いわゆる“ファウンド・フッテージ”の形式を採用した新手の怪獣映画。

“撮影”に使われるのは主人公ロブの所有する家庭用のビデオカメラであり、サプライズ・パーティの様子を撮影するために彼の兄が無断で持ち出したという設定。メインで撮影を担当しているのは男友達のハッドであり、まあ、怪獣から逃げ回っている最中もカメラを回し続けるというのはとてもマトモな行動とは思えないが、ハッド自身、あまりマトモそうなキャラでは無いので、一応辻褄は合っている(?)。

さて、通常の怪獣映画であれば、怪獣を退治しようとする側の視点がメインになるのだろうが、本作のカメラは終始主人公たちのグループから離れないので、映像は必然的に被害者側からのものだけに限られてしまう。途中、軍と怪獣とが交戦している現場に彼等を立ち合わせたり、脱出するヘリコプターに乗せたりして映像に変化を持たせようといろいろ努力しているのだが、当然、それにも限界があり、上映時間が85分と比較的短いのもファウンド・フッテージ物の宿命みたいなものなんだろう。

ストーリーも、まあ、冷静になって考えればやや強引過ぎるところがいくつか思い当たるのだが、総じて見れば、ドキュメンタリイ・タッチな映像の有する魅力はそういった欠点を大きく上回っており、ファウンド・フッテージ物としては成功の部類に入るのだろう。(ただし、柳の下のドジョウはそう多いとは思えないので、続編を作るなら通常の形式で撮るべきだね。)

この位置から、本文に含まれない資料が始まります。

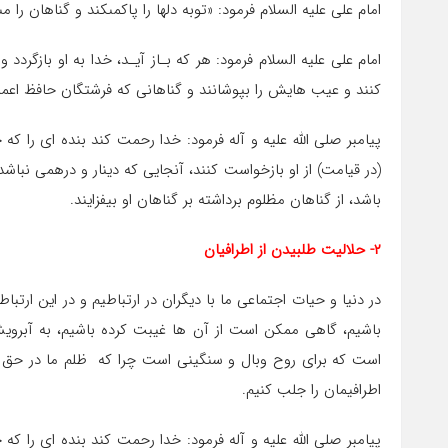
امام على علیه ‏السلام فرمود: «توبه دلها را پاک‏مى‏کند و گناهان را مى‏ش
امام على علیه‏ السلام فرمود: هر که بـاز آیـد، خدا به او بازگر
کنند و عیب هایش را بپوشانند و گناهانى که فرشتگان حافظ اعمال بر
پیامبر صلی الله علیه و آله فرمود: خدا رحمت کند بنده اى را که ح
(در قیامت) از او بازخواست کنند، آنجایى که دینار و درهمى نباشد
باشد، از گناهان مظلوم برداشته بر گناهان او بیفزایند.
۲- حلالیت طلبیدن از اطرافیان
در دنیا و حیات اجتماعی ما با دیگران در ارتباطیم و در این ا
باشیم، گاهی ممکن است از آن ها غیبت کرده باشیم، به آبروی
است که برای روح وبال و سنگینی است چرا که ظلم ما در حق م
اطرافیمان را جلب کنیم.
پیامبر صلی الله علیه و آله فرمود: خدا رحمت کند بنده اى را که ح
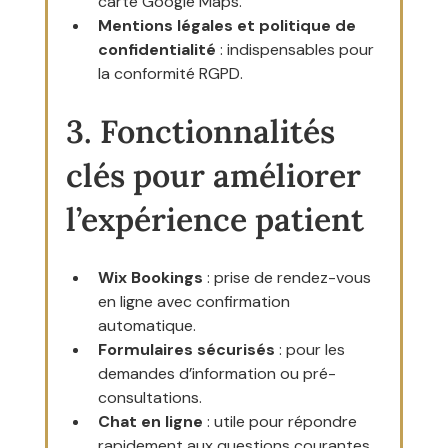
carte Google Maps.
Mentions légales et politique de 
confidentialité
 : indispensables pour 
la conformité RGPD.
3. Fonctionnalités 
clés pour améliorer 
l’expérience patient
Wix Bookings
 : prise de rendez-vous 
en ligne avec confirmation 
automatique.
Formulaires sécurisés
 : pour les 
demandes d’information ou pré-
consultations.
Chat en ligne
 : utile pour répondre 
rapidement aux questions courantes.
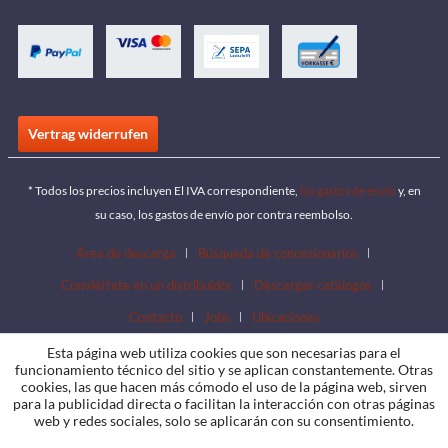
Vertrag widerrufen
* Todos los precios incluyen El IVA correspondiente,
los gastos de envío
y, en
su caso, los gastos de envío por contra reembolso.
Área de descarga
Búsqueda de concesionarios
Conviértete en un distribuidor
Descargar catálogos
Contacto
Jobs
Ubicaciones
Esta página web utiliza cookies que son necesarias para el
funcionamiento técnico del sitio y se aplican constantemente. Otras
cookies, las que hacen más cómodo el uso de la página web, sirven
para la publicidad directa o facilitan la interacción con otras páginas
web y redes sociales, solo se aplicarán con su consentimiento.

ということで、本作の怪獣もそうなのだが、ハリウッド映画に登場する怪獣はあまりにも非人間的であるため、コミュニケーションの可能性はおろか、その心情(?)に思いを馳せる余地さえ見いだせないのは、正直、やや物足りない。キリスト教によるアニミズムの破壊はそれ程徹底したものだったのでしょうか。